Call me a hypocrite all you like, i dont care  :Smile:  
It's not only Blizzards fault tho, as i said, we as a growing WoW community have a blame to be put on us as well.. every encounter is well described and well explained before its even in the instances of the Live servers. 
This is *to me* one of the biggest reasons why you dont go into a mayhem whenever u down a new boss like we used to do. now its just, "GJ on first kill, move on - everybody read tacs for new boss and know where to stand?" <- that is the major thing of what i dislike.

----------


## JD

I must admit that WoW has changed a lot over the years and that for vanilla players the game may have become boring. Changes aren't made the way they should be and the raids aren't as hard as you would imagine the should be. I think the age level of the game has shifted to a lower age and that forces the developers to create easier instances / raids because well, let's be honest, 12 years old aren't, in general, as good as 20 year olds. Oh well, I'm still playing WoW, not for the competition because, well, there is none for softcore players like me. I like to read the WoW news but you don't see me runnign around with excell trying to figure out what instance to do next so I can get a certain amount of dps. If you DO do that you'll end up in the hardcore raiding guilds which can be fun for certain people but I play WoW because I can talk about it with my friends who play on my server and because it's fun to be playing a game with 5 of my friends. I don't see the game as a challenge but more as a, well, game.

Just my twocents

----------


## stoneharry

A MMO is designed to be played over and over again without getting boring, but eventually everything gets boring. For me, WoW got boring because it was the same gameplay and systems with just more content, eventually it just got so repetative that everything felt like I had already done it, there was no longer an addrenaline rush or the feeling of mystery. This is the reason I got to emulation, I could make my own world and create it how I felt suitable; by this I am not trying to say I am better than blizzard, I am trying to say that WoW needs to change. Having the same PvP and PvE systems, having the same interfaces and such, it just gets boring. New players still find it fun and play for many years, but many of the old players are leaving now. I think this would relate to what you are saying as you say how you used to find it fun, but then you looked to botting/'cheating' for something to keep you interested within this good game.

----------


## Hezpadooka

In my opinion they should make a server and bring it back to Vanilla WoW, but maybe 3.3 updates.

----------


## holmedog

> I bot now yes, because I do not find the game fun anymore, nor do I think that anything Blizz does can make me enjoy it again, as i said.

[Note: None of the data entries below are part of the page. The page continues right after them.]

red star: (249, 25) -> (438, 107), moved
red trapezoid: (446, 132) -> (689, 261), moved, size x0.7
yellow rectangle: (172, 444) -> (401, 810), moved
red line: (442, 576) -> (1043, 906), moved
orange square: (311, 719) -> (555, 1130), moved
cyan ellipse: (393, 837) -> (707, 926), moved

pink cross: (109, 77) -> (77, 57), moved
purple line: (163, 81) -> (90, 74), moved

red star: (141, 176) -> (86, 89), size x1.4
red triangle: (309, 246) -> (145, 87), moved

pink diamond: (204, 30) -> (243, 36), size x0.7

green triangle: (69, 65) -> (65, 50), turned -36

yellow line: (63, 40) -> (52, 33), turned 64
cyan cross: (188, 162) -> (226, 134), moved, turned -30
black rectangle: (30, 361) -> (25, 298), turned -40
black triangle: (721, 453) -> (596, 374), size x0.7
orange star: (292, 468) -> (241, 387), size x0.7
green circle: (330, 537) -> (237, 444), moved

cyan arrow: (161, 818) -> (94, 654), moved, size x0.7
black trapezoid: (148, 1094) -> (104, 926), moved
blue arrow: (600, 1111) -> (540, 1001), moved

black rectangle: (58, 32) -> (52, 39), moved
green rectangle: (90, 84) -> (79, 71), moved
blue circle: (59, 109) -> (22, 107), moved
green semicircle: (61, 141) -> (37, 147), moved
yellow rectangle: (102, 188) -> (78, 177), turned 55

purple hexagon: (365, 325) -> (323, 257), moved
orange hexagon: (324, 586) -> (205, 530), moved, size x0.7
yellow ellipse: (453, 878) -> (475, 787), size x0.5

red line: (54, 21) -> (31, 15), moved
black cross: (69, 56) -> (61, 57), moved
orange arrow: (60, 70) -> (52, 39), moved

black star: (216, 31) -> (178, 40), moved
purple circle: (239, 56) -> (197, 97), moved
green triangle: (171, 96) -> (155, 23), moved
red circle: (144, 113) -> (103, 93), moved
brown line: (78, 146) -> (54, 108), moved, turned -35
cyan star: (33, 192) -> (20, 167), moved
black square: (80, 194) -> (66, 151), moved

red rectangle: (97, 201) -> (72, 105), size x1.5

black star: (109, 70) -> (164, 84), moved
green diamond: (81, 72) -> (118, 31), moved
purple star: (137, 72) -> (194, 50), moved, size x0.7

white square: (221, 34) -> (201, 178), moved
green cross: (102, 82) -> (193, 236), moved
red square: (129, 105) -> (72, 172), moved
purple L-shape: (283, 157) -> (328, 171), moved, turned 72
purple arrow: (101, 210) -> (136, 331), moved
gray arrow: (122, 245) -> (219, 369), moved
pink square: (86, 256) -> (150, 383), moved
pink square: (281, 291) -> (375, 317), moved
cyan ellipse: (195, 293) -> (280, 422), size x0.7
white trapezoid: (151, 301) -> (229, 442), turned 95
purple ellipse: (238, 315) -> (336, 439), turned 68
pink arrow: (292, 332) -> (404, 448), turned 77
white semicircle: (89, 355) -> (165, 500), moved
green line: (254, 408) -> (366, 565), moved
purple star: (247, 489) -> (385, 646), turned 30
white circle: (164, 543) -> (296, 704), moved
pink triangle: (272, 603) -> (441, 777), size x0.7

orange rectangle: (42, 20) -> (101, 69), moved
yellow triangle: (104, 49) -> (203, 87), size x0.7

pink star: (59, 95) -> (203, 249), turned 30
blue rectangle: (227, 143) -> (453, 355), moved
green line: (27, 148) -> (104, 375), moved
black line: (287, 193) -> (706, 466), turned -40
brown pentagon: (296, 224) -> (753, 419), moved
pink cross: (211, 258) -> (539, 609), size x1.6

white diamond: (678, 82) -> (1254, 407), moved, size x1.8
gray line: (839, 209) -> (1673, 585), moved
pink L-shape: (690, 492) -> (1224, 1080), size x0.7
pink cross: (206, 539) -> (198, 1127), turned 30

I'll counter that with saying that I believe you never thought the game was fun, you merely found it addictive. I'm not trying to come off as an ass here, I actually have many times sat and pondered the same things that you are, but you have to keep in mind that humans do not remember bad things in proportion to good things. Good things tend to get a heavier weighting in our memory, and as such, when viewing things like "How it was back in the day" we get what I called "rose colored glasses". It's the same reason we all fall in love with the first games we played, but when we go back they aren't nearly as fun as they were the first time. 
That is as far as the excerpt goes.